Question

Same number of topTags reported for different contrasts

0

Entering edit mode

MBWatson • 0

@mbwatson-7475

Last seen 7.5 years ago

United States

Good afternoon,

I am using edgeR to find differentially expressed genes among populations (SD and BR) and salinity treatments (15, 35, 60ppt). I have three biological replicates for each treatment. My experimental design matches very closely the example in section 3.2.4 of the (excellent) edgeR user guide and I have been using it as an example. The code appears to working correctly but when I write the topTags to a file, each pairwise contrast has the exact same number of tags- this seems unexpected. I am using 'topTags(x, n=Inf).' If anyone has an feedback on this observation, I would appreciate hearing it. My code is below. Thank you!

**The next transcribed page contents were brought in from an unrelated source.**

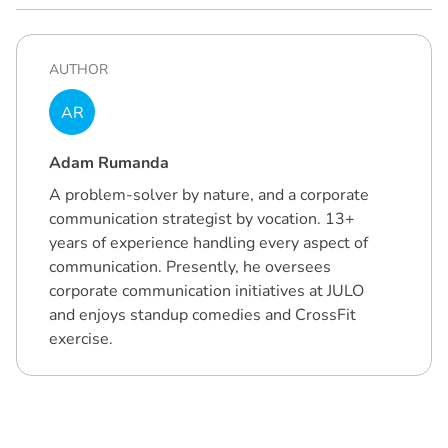
AUTHOR
AR
Adam Rumanda
A problem-solver by nature, and a corporate
communication strategist by vocation. 13+
years of experience handling every aspect of
communication. Presently, he oversees
corporate communication initiatives at JULO
and enjoys standup comedies and CrossFit
exercise.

source("http://bioconductor.org/biocLite.R")
biocLite("edgeR")
library("edgeR")

x <- read.delim("~path_to_file", header=TRUE, row.names="Symbols") 
z <-x[ ,c(1,2,3,4,5,6,7,8,9,10,11,12,13,14,15,16,17,18)]
#make new file called y composed of these columns
keep <- rowSums(cpm(z)) >=18 
z<- z[keep,] 
group <- factor(c("B","B","B","A","A","A","E","E","E","D","D","D","C","C","C","G","G","G")) 
#BR15=B, BR35=A, SD15=D, SD35=C, BR60=E, SD60=G
y <- DGEList(counts=z, group=group) 
y <-calcNormFactors(y) 
design <- model.matrix(~0+group, data=y$samples)
colnames(design) <- levels(y$samples$group)
y <- estimateGLMCommonDisp(y, design, verbose=TRUE)
y <- estimateGLMTrendedDisp(y, design, verbose=TRUE)
y <- estimateGLMTagwiseDisp(y, design)
fit <-glmFit(y, design)

#Contrast 1: Genes differentially expressed between BR15 and BR35

BvsA <- makeContrasts(B-A, levels=design)
lrt <-glmLRT(fit, contrast=BvsA)
DGE_BR15vsBR35 <- topTags(lrt, n=Inf)
write.csv(DGE_BR15vsBR35, file="DGE_BR15vsBR35.txt")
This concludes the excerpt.